Would you give again, exactly, the lines running from the line with "visiter les villes et villages" to the end of the data below, both included?

Saved data entries
○ ○ ○
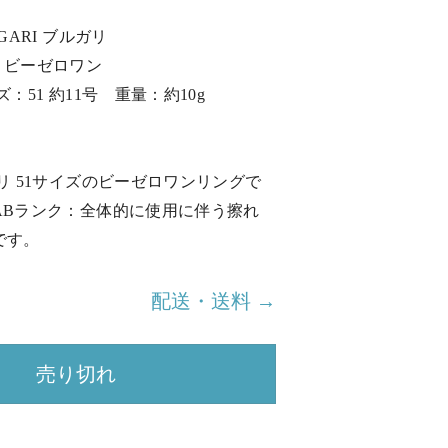
GARI ブルガリ
o1 ビーゼロワン
：51 約11号 重量：約10g
リ 51サイズのビーゼロワンリングで
ABランク：全体的に使用に伴う擦れ
です。
配送・送料 →
売り切れ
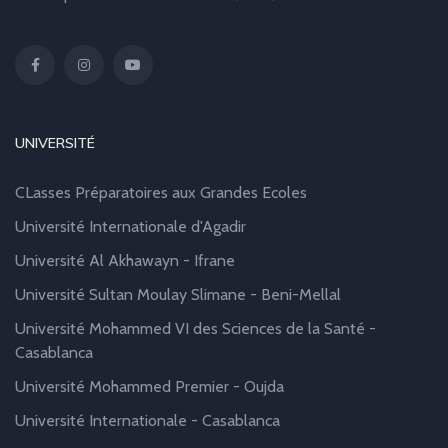
UNIVERSITÉ
CLasses Préparatoires aux Grandes Ecoles
Université Internationale d'Agadir
Université Al Akhawayn - Ifrane
Université Sultan Moulay Slimane - Beni-Mellal
Université Mohammed VI des Sciences de la Santé -
Casablanca
Université Mohammed Premier - Oujda
Université Internationale - Casablanca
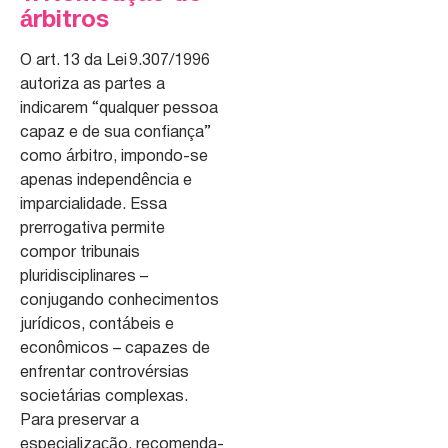
árbitros
O art. 13 da Lei 9.307/1996
autoriza as partes a
indicarem “qualquer pessoa
capaz e de sua confiança”
como árbitro, impondo-se
apenas independência e
imparcialidade. Essa
prerrogativa permite
compor tribunais
pluridisciplinares –
conjugando conhecimentos
jurídicos, contábeis e
econômicos – capazes de
enfrentar controvérsias
societárias complexas.
Para preservar a
especialização, recomenda-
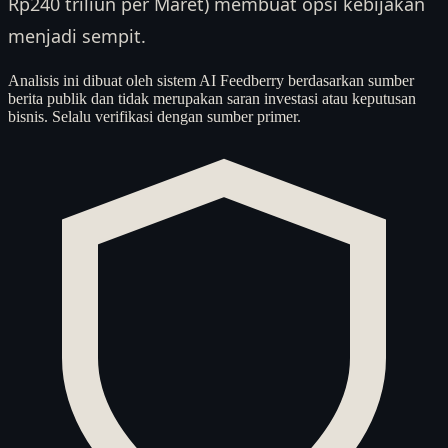
Rp240 triliun per Maret) membuat opsi kebijakan
menjadi sempit.
Analisis ini dibuat oleh sistem AI Feedberry berdasarkan sumber
berita publik dan tidak merupakan saran investasi atau keputusan
bisnis. Selalu verifikasi dengan sumber primer.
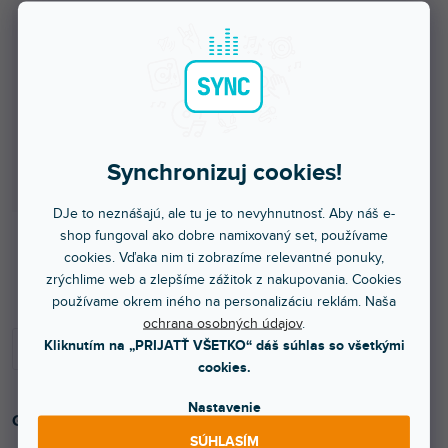
Synchronizuj cookies!
DJe to neznášajú, ale tu je to nevyhnutnosť. Aby náš e-
shop fungoval ako dobre namixovaný set, používame
cookies. Vďaka nim ti zobrazíme relevantné ponuky,
Viac ako týždeň
zrýchlime web a zlepšíme zážitok z nakupovania. Cookies
používame okrem iného na personalizáciu reklám. Naša
ochrana osobných údajov
.
Kliknutím na „PRIJATŤ VŠETKO“ dáš súhlas so všetkými
cookies.
Nastavenie
Gáza typ 203 predávaná na metre, šírka 2 m, čierna
.
SÚHLASÍM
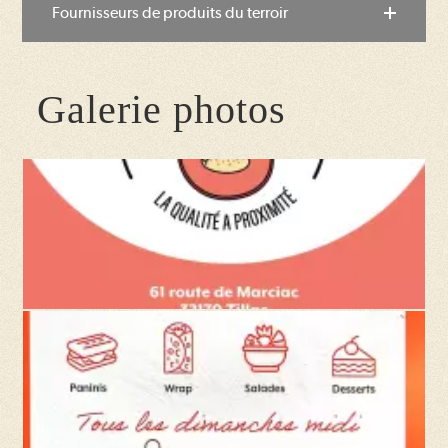
Fournisseurs de produits du terroir
Galerie photos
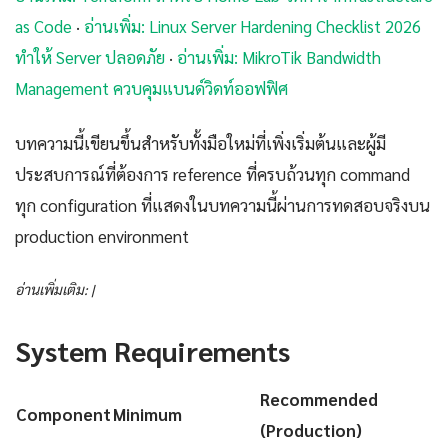
as Code
·
อ่านเพิ่ม: Linux Server Hardening Checklist 2026
ทำให้ Server ปลอดภัย
·
อ่านเพิ่ม: MikroTik Bandwidth
Management ควบคุมแบนด์วิดท์ออฟฟิศ
บทความนี้เขียนขึ้นสำหรับทั้งมือใหม่ที่เพิ่งเริ่มต้นและผู้มี
ประสบการณ์ที่ต้องการ reference ที่ครบถ้วนทุก command
ทุก configuration ที่แสดงในบทความนี้ผ่านการทดสอบจริงบน
production environment
อ่านเพิ่มเติม: |
System Requirements
Recommended
Component
Minimum
(Production)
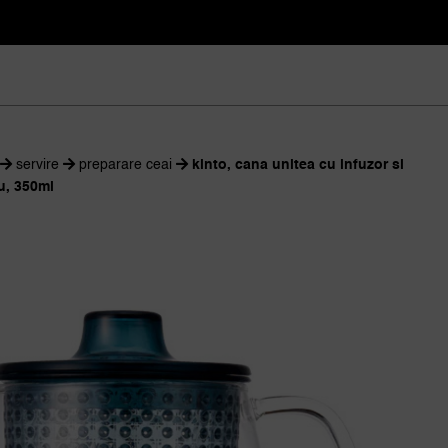
servire
preparare ceai
kinto, cana unitea cu infuzor si
u, 350ml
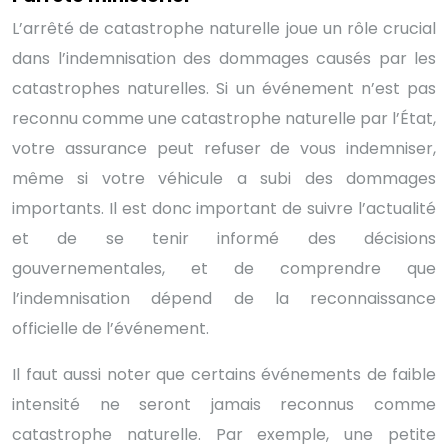
L’arrêté de catastrophe naturelle joue un rôle crucial
dans l’indemnisation des dommages causés par les
catastrophes naturelles. Si un événement n’est pas
reconnu comme une catastrophe naturelle par l’État,
votre assurance peut refuser de vous indemniser,
même si votre véhicule a subi des dommages
importants. Il est donc important de suivre l’actualité
et de se tenir informé des décisions
gouvernementales, et de comprendre que
l’indemnisation dépend de la reconnaissance
officielle de l’événement.
Il faut aussi noter que certains événements de faible
intensité ne seront jamais reconnus comme
catastrophe naturelle. Par exemple, une petite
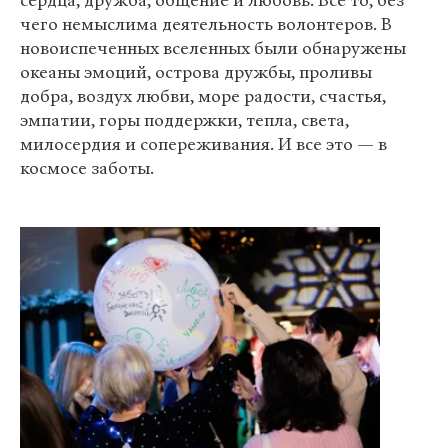
сердца, дружба, общение и любовь. Все то, без
чего немыслима деятельность волонтеров. В
новоиспеченных вселенных были обнаружены
океаны эмоций, острова дружбы, проливы
добра, воздух любви, море радости, счастья,
эмпатии, горы поддержки, тепла, света,
милосердия и сопереживания. И все это — в
космосе заботы.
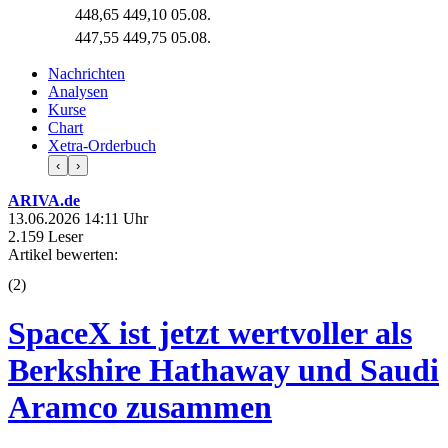
448,65
449,10
05.08.
447,55
449,75
05.08.
Nachrichten
Analysen
Kurse
Chart
Xetra-Orderbuch
‹
›
ARIVA.de
13.06.2026 14:11 Uhr
2.159 Leser
Artikel bewerten:
(
2
)
SpaceX ist jetzt wertvoller als
Berkshire Hathaway und Saudi
Aramco zusammen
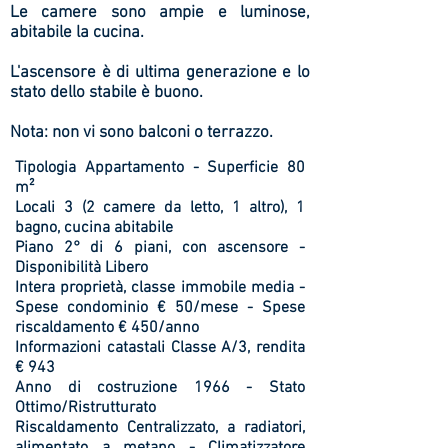
Le camere sono ampie e luminose,
abitabile la cucina.
L'ascensore è di ultima generazione e lo
stato dello stabile è buono.
Nota: non vi sono balconi o terrazzo.
Tipologia Appartamento -
Superficie 80
m²
Locali 3 (2 camere da letto, 1 altro), 1
bagno, cucina abitabile
Piano 2° di 6 piani, con ascensore -
Disponibilità Libero
Intera proprietà, classe immobile media -
Spese condominio € 50/mese -
Spese
riscaldamento € 450/anno
Informazioni catastali Classe A/3, rendita
€ 943
Anno di costruzione 1966 -
Stato
Ottimo/Ristrutturato
Riscaldamento Centralizzato, a radiatori,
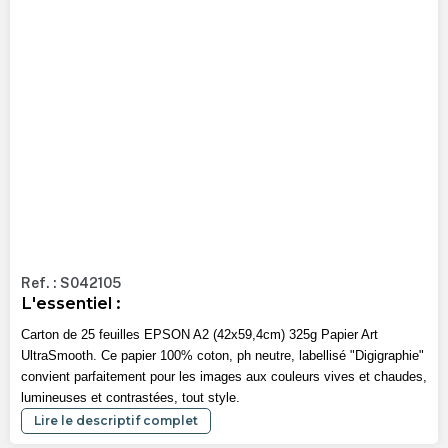
Ref. : S042105
L'essentiel :
Carton de 25 feuilles EPSON A2 (42x59,4cm) 325g Papier Art
UltraSmooth. Ce papier 100% coton, ph neutre, labellisé "Digigraphie"
convient parfaitement pour les images aux couleurs vives et chaudes,
lumineuses et contrastées, tout style.
Lire le descriptif complet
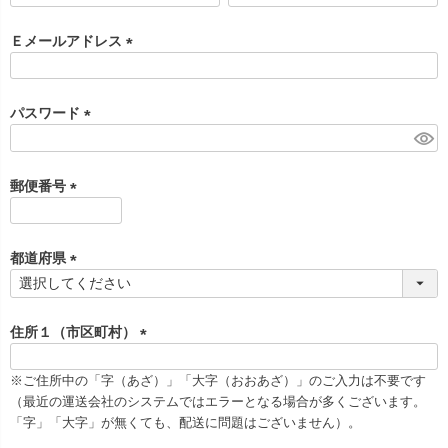
必
須
Ｅメールアドレス
)
(
必
須
パスワード
)
(
必
須
郵便番号
)
(
必
須
都道府県
)
(
必
須
住所１（市区町村）
)
(
必
※ご住所中の「字（あざ）」「大字（おおあざ）」のご入力は不要です
須
（最近の運送会社のシステムではエラーとなる場合が多くございます。
)
「字」「大字」が無くても、配送に問題はございません）。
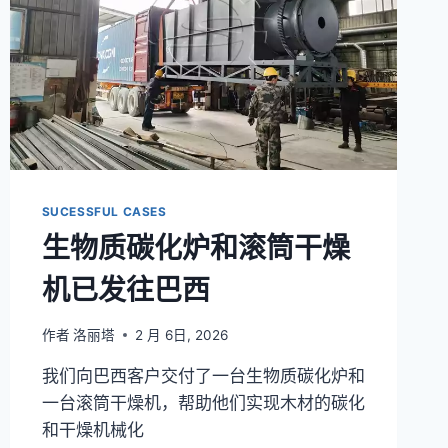
SUCESSFUL CASES
生物质碳化炉和滚筒干燥
机已发往巴西
作者
洛丽塔
2 月 6日, 2026
我们向巴西客户交付了一台生物质碳化炉和
一台滚筒干燥机，帮助他们实现木材的碳化
和干燥机械化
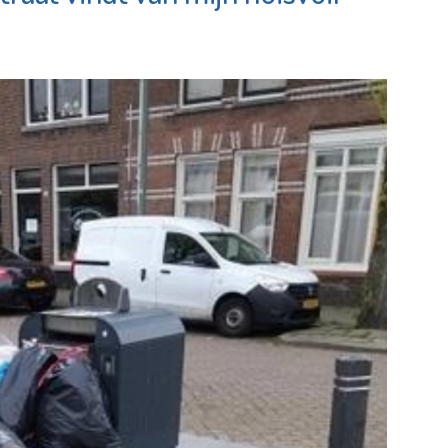
MAES notarissen
ium
am
Bekijk de pagina
e pagina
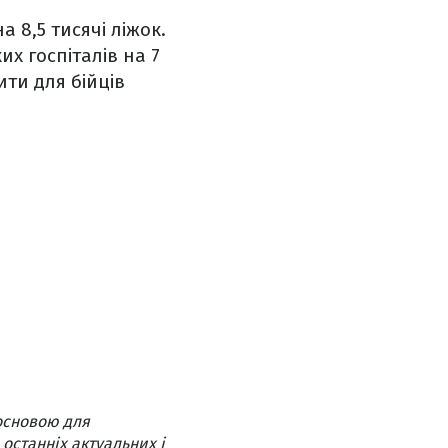
а 8,5 тисячі ліжок.
их госпіталів на 7
ти для бійців
основою для
 останніх актуальних і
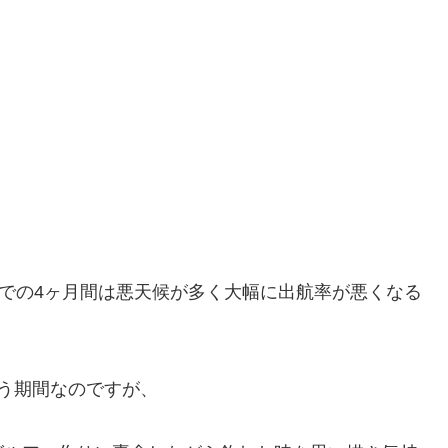
までの4ヶ月間は悪天候が多く大幅に出航率が悪くなる
う期間なのですが、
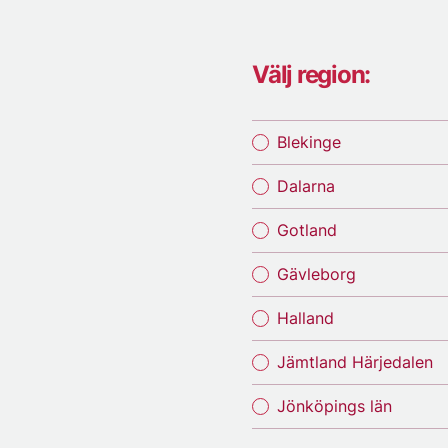
Välj region:
Blekinge
Dalarna
Gotland
Gävleborg
Halland
Jämtland Härjedalen
Jönköpings län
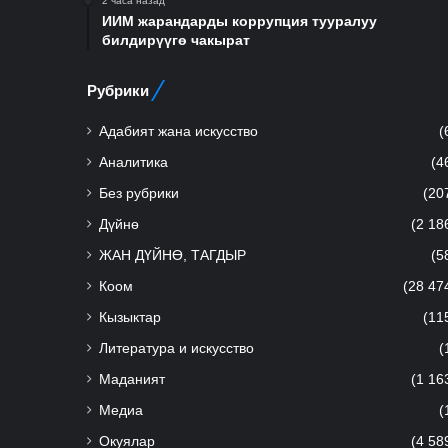
2 часа назад
ИИМ жарандарды коррупция тууралуу
билдирүүгө чакырат
Рубрики
Адабият жана искусство
(
Аналитика
(4
Без рубрики
(20
Дүйнө
(2 18
ЖАН ДҮЙНӨ, ТАГДЫР
(5
Коом
(28 47
Кызыктар
(11
Литература и искусство
(
Маданият
(1 16
Медиа
(
Окуялар
(4 58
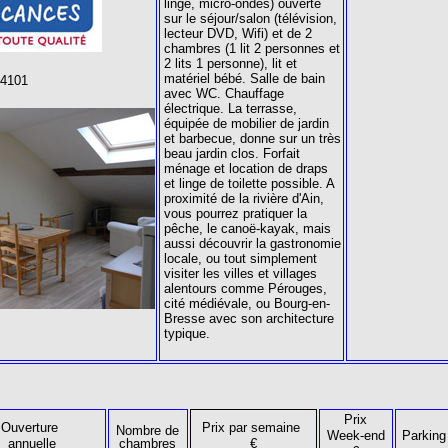
linge, micro-ondes) ouverte
sur le séjour/salon (télévision,
lecteur DVD, Wifi) et de 2
chambres (1 lit 2 personnes et
2 lits 1 personne), lit et
matériel bébé. Salle de bain
14101
avec WC. Chauffage
électrique. La terrasse,
équipée de mobilier de jardin
et barbecue, donne sur un très
beau jardin clos. Forfait
ménage et location de draps
et linge de toilette possible. A
proximité de la rivière d'Ain,
vous pourrez pratiquer la
pêche, le canoë-kayak, mais
aussi découvrir la gastronomie
locale, ou tout simplement
visiter les villes et villages
alentours comme Pérouges,
cité médiévale, ou Bourg-en-
Bresse avec son architecture
typique.
Prix
Ouverture
Prix par semaine
Nombre de
Week-end
Parking
annuelle
chambres
€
○ ○ ○
(Response to the task):
visiter les villes et villages
alentours comme Pérouges,
cité médiévale, ou Bourg-en-
Bresse avec son architecture
typique.
Prix
Ouverture
Prix par semaine
Nombre de
Week-end
Parking
annuelle
chambres
€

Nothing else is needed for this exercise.